The European Union (EU) delegation to Nigeria and ECOWAS has moved to replace gas from Russia with Nigerian gas following the invasion of UKraine by Russia and the global energy crisis triggered by the raging war as well as the consequences on European countries.
The deputy director-general, department for (Energy), European Commission in Brussels, Mr Matthew Baldwin, made this known at a news conference on Friday, stressing that the EU would meet with Nigerian top government officials and private sector players, including key stakeholders in the country’s energy sector to work out the modalities.
EU and its allies have slammed multiple sanctions on the Vladimir Putin’s Government in Russian as the EU’s executive body had urged member states to slash their gas consumption by 15 per cent warning that a complete shutdown of Russian supplies was “likely”.
“In summary, I am on a mission from Europe to try to deliver Liquefied Natural Gas (LNG) today in the context of NLG partnership tomorrow with Nigeria.
“Europe is in a tight spot in relations to gas, following the Russian invasion of Ukraine and the instability in our gas market and the threat of cutting off supply altogether.
“So, we have launched the energy platform task force and the primary goal is to reach out to our reliable partners such as Nigeria to replace the gas from Russia with gas from reliable partners,” Baldwin said.

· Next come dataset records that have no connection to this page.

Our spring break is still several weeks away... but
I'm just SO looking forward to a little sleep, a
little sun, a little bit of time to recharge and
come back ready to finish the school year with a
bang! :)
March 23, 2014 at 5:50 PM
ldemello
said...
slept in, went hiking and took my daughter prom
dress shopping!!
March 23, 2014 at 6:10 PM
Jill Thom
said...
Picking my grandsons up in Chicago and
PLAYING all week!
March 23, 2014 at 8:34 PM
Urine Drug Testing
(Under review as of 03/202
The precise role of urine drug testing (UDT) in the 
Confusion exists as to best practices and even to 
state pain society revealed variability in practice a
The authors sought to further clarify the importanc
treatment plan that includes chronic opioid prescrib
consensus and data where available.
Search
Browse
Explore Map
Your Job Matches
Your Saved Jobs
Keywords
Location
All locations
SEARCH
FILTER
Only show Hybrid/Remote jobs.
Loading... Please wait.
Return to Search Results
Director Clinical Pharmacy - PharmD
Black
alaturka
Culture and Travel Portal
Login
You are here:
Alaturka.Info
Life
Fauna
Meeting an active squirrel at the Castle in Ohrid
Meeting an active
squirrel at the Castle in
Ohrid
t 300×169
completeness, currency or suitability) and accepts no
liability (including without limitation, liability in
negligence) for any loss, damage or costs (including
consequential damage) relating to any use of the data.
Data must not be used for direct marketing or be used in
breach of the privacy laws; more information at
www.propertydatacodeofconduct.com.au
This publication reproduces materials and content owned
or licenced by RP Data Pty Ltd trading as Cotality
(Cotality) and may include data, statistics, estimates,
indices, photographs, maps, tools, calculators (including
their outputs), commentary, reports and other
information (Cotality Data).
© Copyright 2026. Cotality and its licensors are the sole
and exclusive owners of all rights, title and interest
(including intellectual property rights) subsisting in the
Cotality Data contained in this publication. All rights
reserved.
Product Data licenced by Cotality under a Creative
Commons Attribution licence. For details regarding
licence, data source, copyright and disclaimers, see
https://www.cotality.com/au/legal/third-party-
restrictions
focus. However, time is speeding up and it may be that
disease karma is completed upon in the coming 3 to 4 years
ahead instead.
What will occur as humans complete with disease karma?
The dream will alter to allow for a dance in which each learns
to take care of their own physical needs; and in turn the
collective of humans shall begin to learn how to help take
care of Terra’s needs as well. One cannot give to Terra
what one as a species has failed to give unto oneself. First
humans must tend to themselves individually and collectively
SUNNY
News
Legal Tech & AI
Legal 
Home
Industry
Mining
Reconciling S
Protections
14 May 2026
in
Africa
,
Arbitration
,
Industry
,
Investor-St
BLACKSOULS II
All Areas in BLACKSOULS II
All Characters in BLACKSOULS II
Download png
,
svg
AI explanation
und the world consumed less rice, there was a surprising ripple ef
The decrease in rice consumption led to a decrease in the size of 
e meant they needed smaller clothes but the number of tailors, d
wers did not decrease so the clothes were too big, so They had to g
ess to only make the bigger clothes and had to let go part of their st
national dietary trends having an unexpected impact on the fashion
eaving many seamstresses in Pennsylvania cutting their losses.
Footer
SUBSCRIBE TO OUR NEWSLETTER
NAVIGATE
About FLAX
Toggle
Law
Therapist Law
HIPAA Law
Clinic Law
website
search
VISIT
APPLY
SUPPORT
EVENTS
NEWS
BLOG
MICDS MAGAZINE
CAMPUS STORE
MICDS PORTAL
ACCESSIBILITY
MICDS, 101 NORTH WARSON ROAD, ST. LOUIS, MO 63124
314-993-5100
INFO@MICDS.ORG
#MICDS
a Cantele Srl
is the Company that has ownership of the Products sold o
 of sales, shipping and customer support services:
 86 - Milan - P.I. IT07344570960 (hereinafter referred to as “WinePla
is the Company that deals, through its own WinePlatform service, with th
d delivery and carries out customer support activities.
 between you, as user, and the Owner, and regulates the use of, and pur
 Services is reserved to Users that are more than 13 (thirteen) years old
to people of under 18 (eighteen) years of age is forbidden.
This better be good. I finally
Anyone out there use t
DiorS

He said further that early this week, the EU launched a gas demand reduction plan and is looking to reduce demand of gas by 15 per cent to manage the demand aspect of the equation.
“To be clear, we need to manage the supply side and that’s why we want to expand what is currently at 14 per cent shares of our total LNG import from Nigeria and we want it to go up.
“Our gas percentage was 60 per cent but now we want to go up,” he said.
He added that Nigerian products had an extraordinary potentials and that was why EU wanted to expand the short- term delivery.
Baldwin sounded optimistic that the partnership with Nigeria on the gas supply will commence by the end of August, adding that it would create a long term partnership with Nigeria.
Head of the EU Delegation to Nigeria and ECOWAS, Ms Samuela Isopi, in her remarks, said that the bloc was doing its part in contributing to the energy sector through different collaborations with Nigerian Government.
She said “currently, EU’s contribution stands at 400 million euros “
She added that EU as a bloc remains Nigeria’s biggest trading partner accounting for more than 20 per cent of Nigerian trade with the world.
According to current data, in 2021 the volume of EU-Nigeria trade stood at 28.7 billion euros (an increase of more than 25 per cent over 2020) with a trade balance of 6.4 billion euros in favour of Nigeria.